/youtube_transcript

A lightweight, dependency-free (besides `libcurl`) command-line tool written in C to download the transcript of any YouTube video. It directly calls YouTube's internal API, mimicking an iOS client, to fetch the transcript data without requiring an API key.

Primary LanguageC

YouTube Transcript Fetcher in C

A lightweight, dependency-free (besides libcurl) command-line tool written in C to download the transcript of any YouTube video. It directly calls YouTube's internal API, mimicking an iOS client, to fetch the transcript data without requiring an API key.

Features

  • No API Key Needed: Fetches transcripts by mimicking a legitimate client request.
  • Language Selection: Specify the desired language for the transcript (e.g., "en", "es", "fr").
  • Lightweight: Written in plain C with libcurl as the only external dependency.
  • Simple Output: Prints the transcript text directly to standard output for easy piping and redirection.
  • Self-Contained: The required cJSON library is included in the source.

Dependencies

To build this project, you will need:

  • A C compiler (like gcc or clang)
  • make
  • libcurl (development version)

You can install libcurl on Debian/Ubuntu with:

sudo apt-get update
sudo apt-get install libcurl4-openssl-dev

On openSUSE:

sudo zypper install libcurl-devel

On macOS (using Homebrew):

brew install curl

Building

  1. Clone the repository:

    git clone https://github.com/Zibri/youtube_transcript
    cd youtube_transcript
  2. Compile the code: Simply run make to use the provided Makefile.

    make

    This will compile the source files (youtube_transcript.c, cJSON.c) and create an executable named youtube_transcript. The executable is stripped of debug symbols to reduce its size.

  3. Clean up build files: To remove the compiled object files and the executable, run:

    make clean

Usage

Run the program from your terminal with the YouTube video ID as the first argument. You can optionally provide a language code as the second argument (defaults to "en").

Syntax:

./youtube_transcript <video_id> [language_code]

Examples:

  1. Get a transcript in English (default):

    ./youtube_transcript dQw4w9WgXcQ
  2. Get a transcript in French:

    ./youtube_transcript dQw4w9WgXcQ fr
  3. Save the transcript to a file:

    ./youtube_transcript dQw4w9WgXcQ > transcript.txt

How It Works

This program works by reverse-engineering the API call made by the YouTube iOS application to fetch video transcripts.

  1. Protobuf Simulation: The tool manually constructs a binary protobuf (Protocol Buffers) message. This message contains the video ID and the desired language parameters, formatted exactly as the official app would send them.
  2. Encoding: The protobuf data is Base64 encoded and then URL-encoded to ensure it can be safely transmitted within a JSON payload.
  3. JSON Payload: A JSON object is created, which includes a context block to identify the client as a specific version of the YouTube iOS app.

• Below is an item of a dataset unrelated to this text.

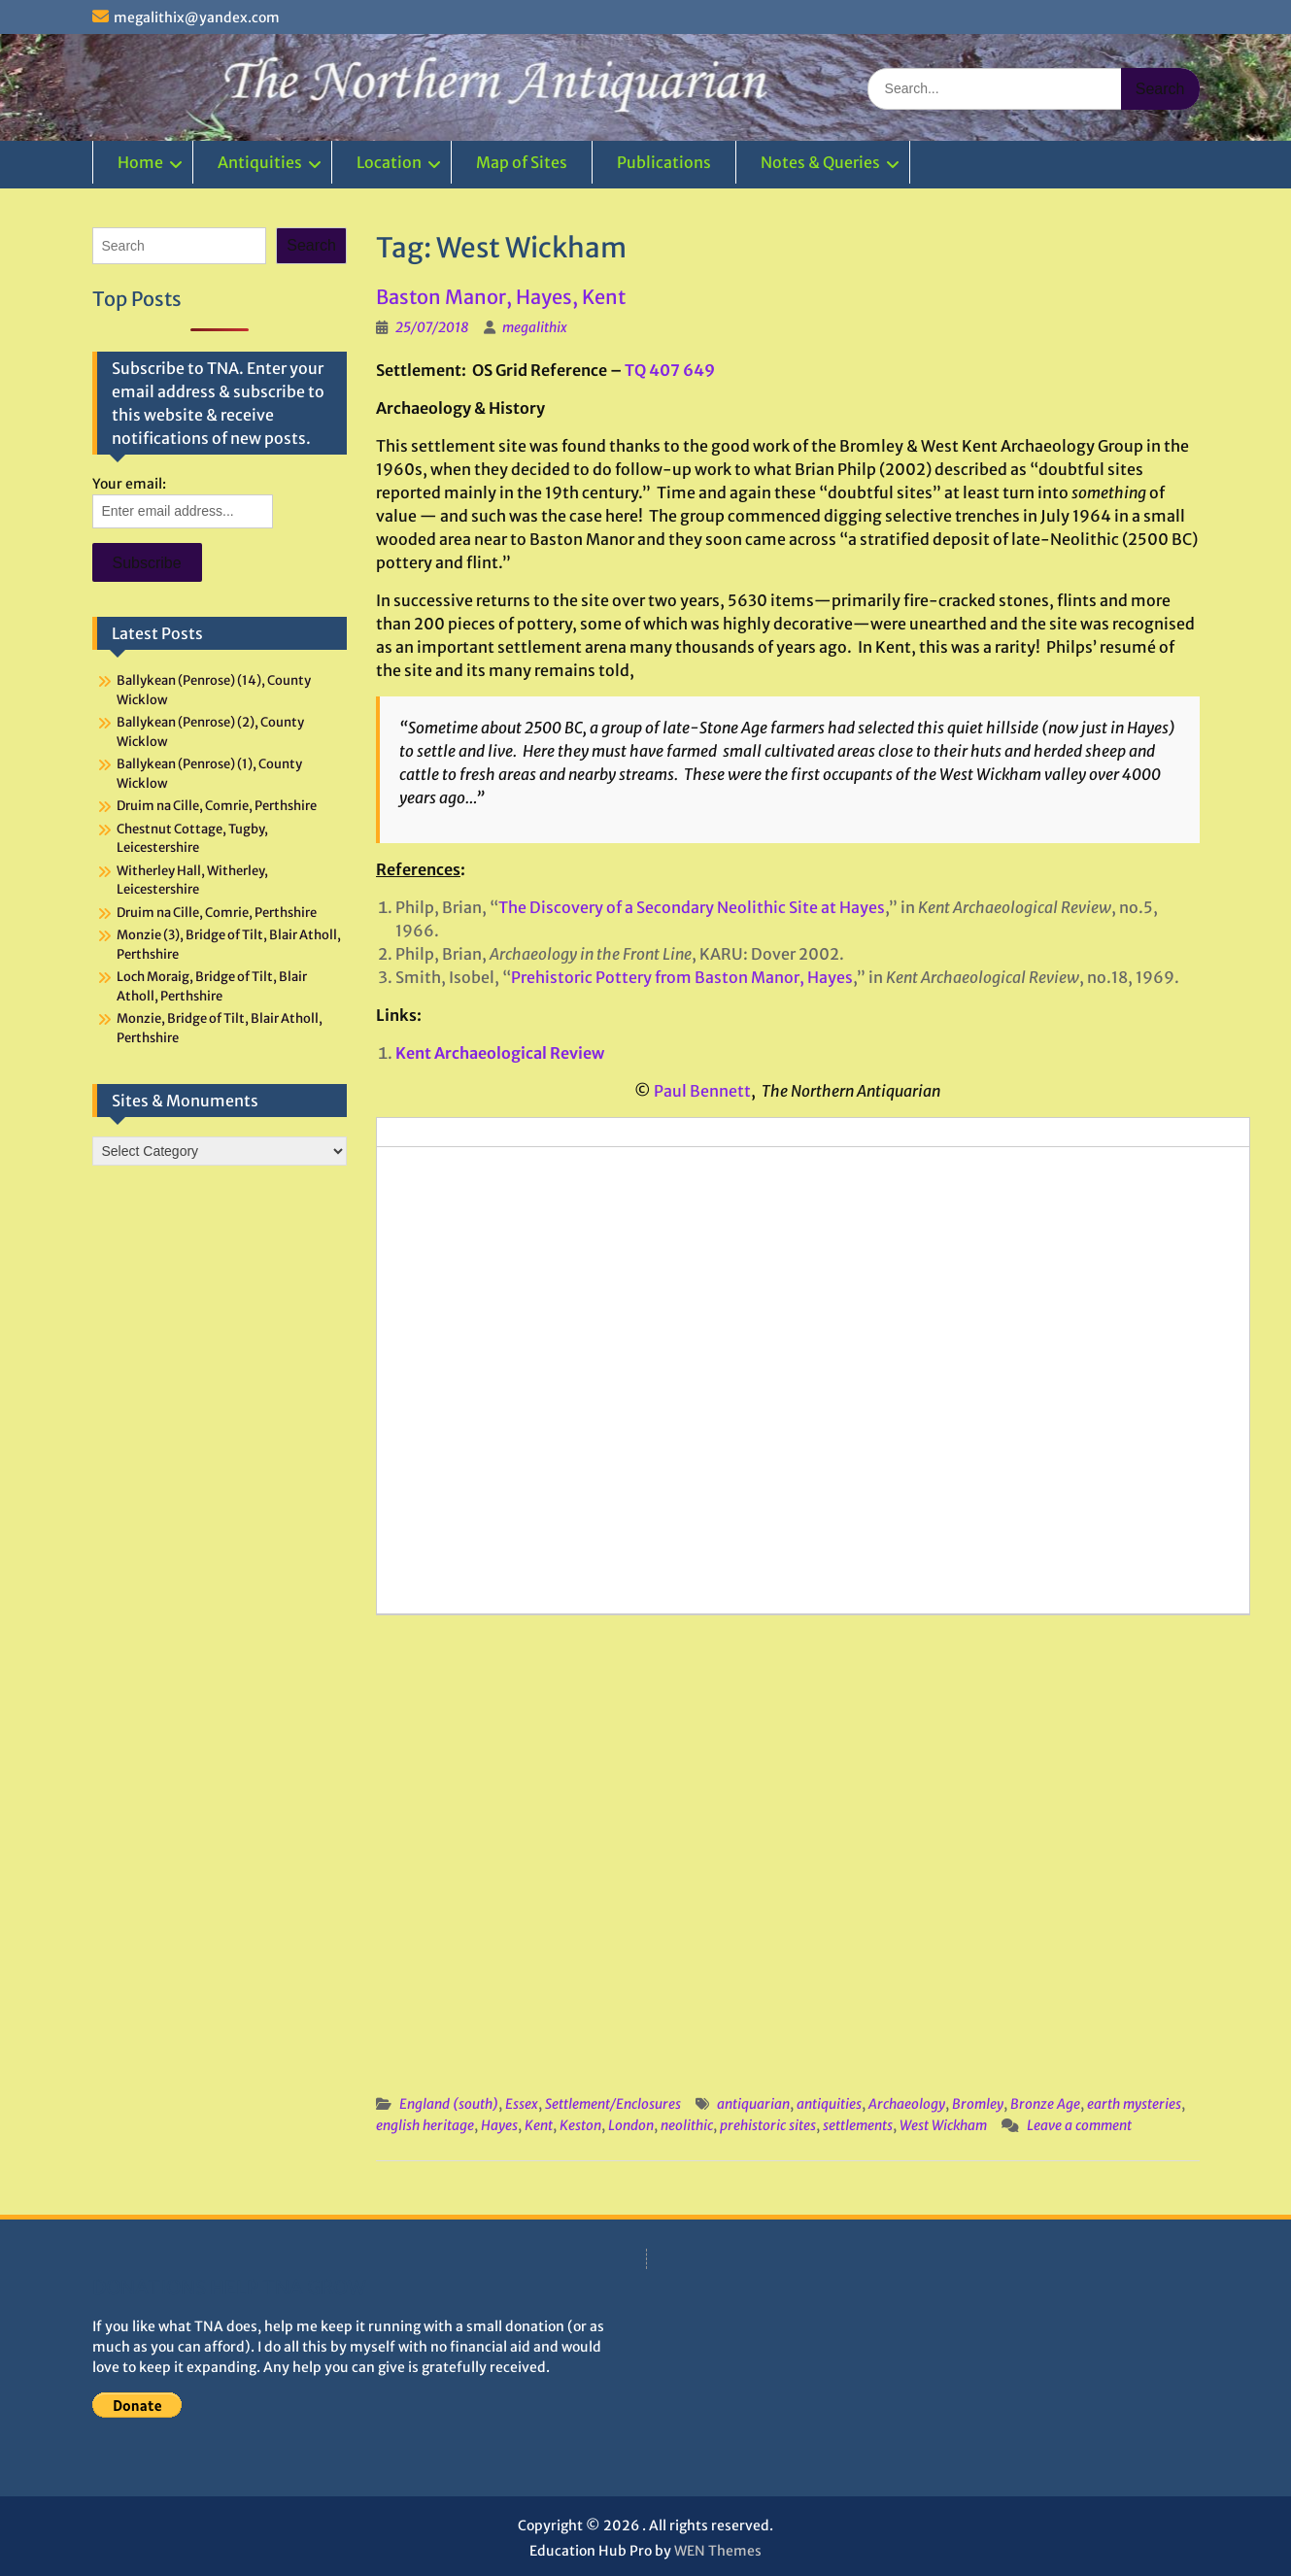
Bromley (977, 2104)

The encoded protobuf data is included as the params value.
  4. API Request: A POST request is sent to YouTube's internal API endpoint (/youtubei/v1/get_transcript) using libcurl. The request includes specific User-Agent and X-Youtube-Client headers to appear as a legitimate request from an iPhone.
  5. Response Parsing: The JSON response from the API is parsed using the included cJSON library to navigate the complex object structure and extract the transcript segments.
  6. Output: Each transcript segment is printed to the standard output.

Disclaimer

This tool uses an unofficial, internal YouTube API. This API can change at any time without warning, which may cause this tool to stop working. This project is intended for educational purposes to demonstrate how to interact with web APIs in C. Use at your own risk.